- Extracted data:

BEGIN

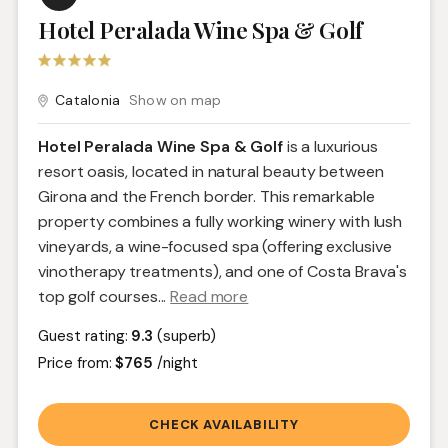
Hotel Peralada Wine Spa & Golf
Catalonia
Show on map
Hotel Peralada Wine Spa & Golf
is a luxurious
resort oasis, located in natural beauty between
Girona and the French border. This remarkable
property combines a fully working winery with lush
vineyards, a wine-focused spa (offering exclusive
vinotherapy treatments), and one of Costa Brava's
top golf courses.
..
Read more
Guest rating:
9.3
(superb)
Price from:
$765
/night
CHECK AVAILABILITY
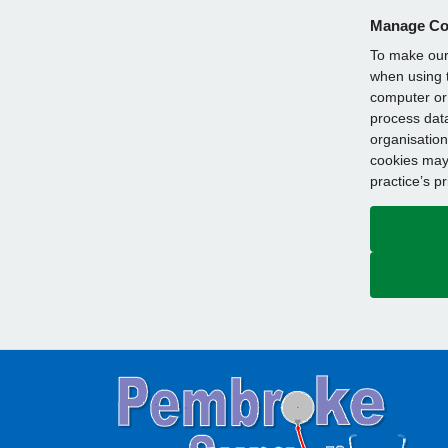
Manage Co
To make our 
when using t
computer or 
process data
organisation
cookies may 
practice’s p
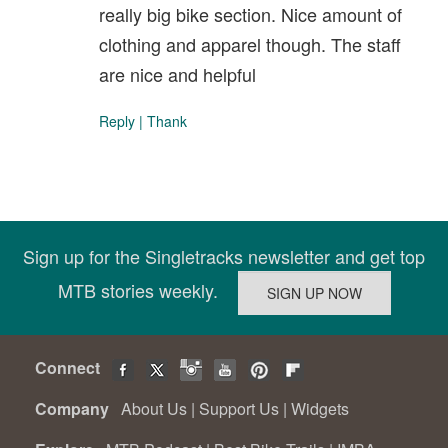
really big bike section. Nice amount of
clothing and apparel though. The staff
are nice and helpful
Reply
|
Thank
Sign up for the Singletracks newsletter and get top
MTB stories weekly.
Connect
Company
About Us
|
Support Us
|
Widgets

END

- Your assignment:
In the copy, each entry above must match exactly, and no picture may be carried over.

- Your solution:
Hotel Peralada Wine Spa & Golf
Catalonia
Show on map
Hotel Peralada Wine Spa & Golf
is a luxurious
resort oasis, located in natural beauty between
Girona and the French border. This remarkable
property combines a fully working winery with lush
vineyards, a wine-focused spa (offering exclusive
vinotherapy treatments), and one of Costa Brava's
top golf courses.
..
Read more
Guest rating:
9.3
(superb)
Price from:
$765
/night
CHECK AVAILABILITY
Manage Co
To make our 
when using t
computer or 
process data
organisation
cookies may 
practice’s p
really big bike section. Nice amount of
clothing and apparel though. The staff
are nice and helpful
Reply
|
Thank
Sign up for the Singletracks newsletter and get top
MTB stories weekly.
Connect
Company
About Us
|
Support Us
|
Widgets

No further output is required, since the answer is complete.